■ **Assignment**:
For the entries below, print exactly the lines between the line holding "[Enter Mobile Number] (82, 193)" and the line holding "[Select your country]", inclusive, and nothing else.

■ **Excerpted records**:

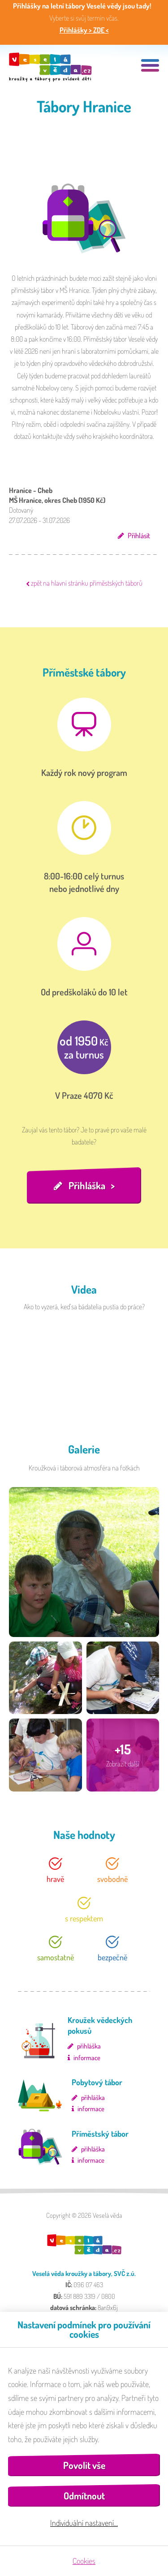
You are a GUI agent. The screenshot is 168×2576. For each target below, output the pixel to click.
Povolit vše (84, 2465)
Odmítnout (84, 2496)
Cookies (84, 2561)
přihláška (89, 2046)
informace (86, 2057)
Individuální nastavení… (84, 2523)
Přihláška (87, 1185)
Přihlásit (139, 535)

...

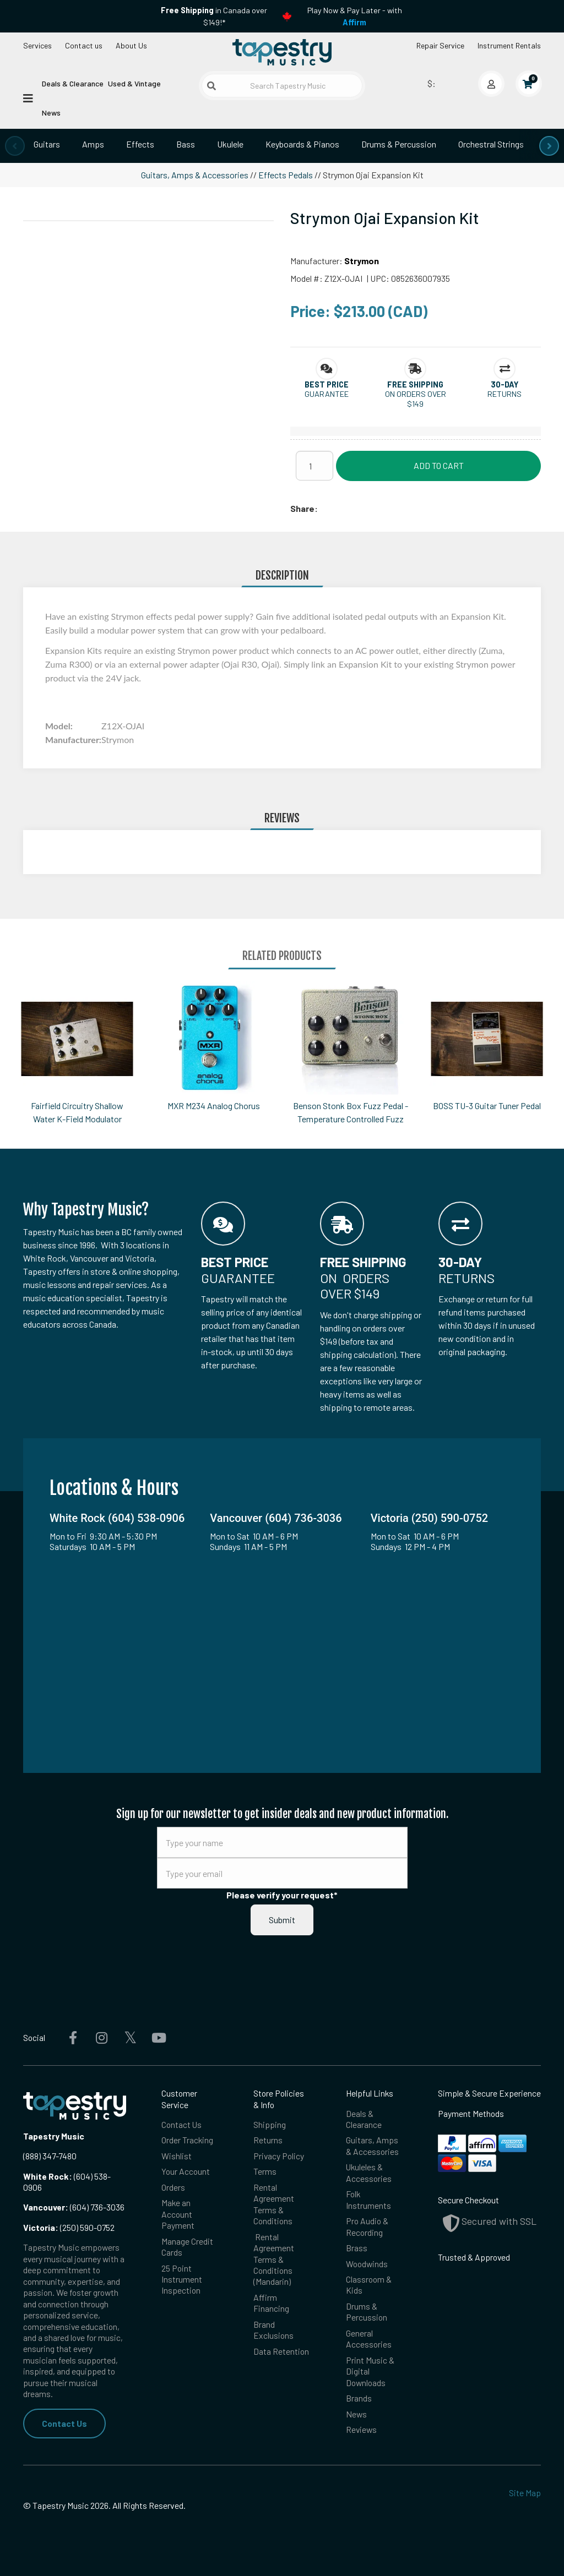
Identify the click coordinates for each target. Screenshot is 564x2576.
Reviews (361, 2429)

* * *

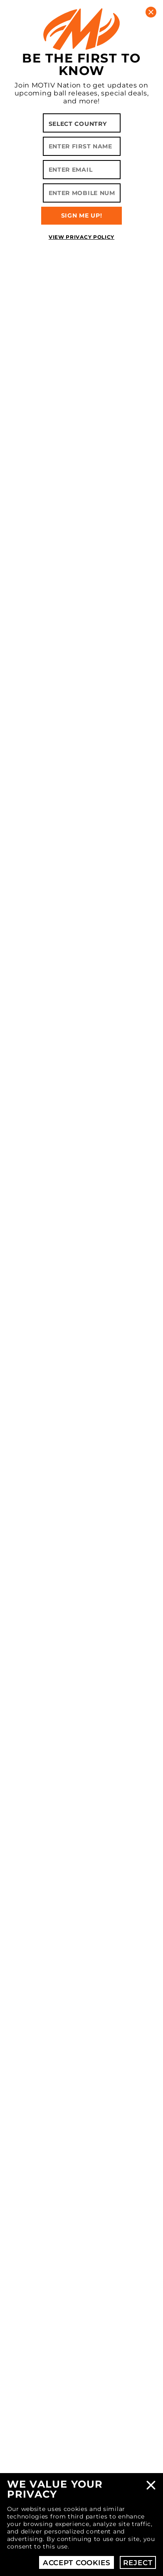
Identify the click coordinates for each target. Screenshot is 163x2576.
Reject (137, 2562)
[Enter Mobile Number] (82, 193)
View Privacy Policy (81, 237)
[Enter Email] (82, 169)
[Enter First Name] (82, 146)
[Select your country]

■ **Final answer**:
[Enter Mobile Number] (82, 193)
View Privacy Policy (81, 237)
[Enter Email] (82, 169)
[Enter First Name] (82, 146)
[Select your country]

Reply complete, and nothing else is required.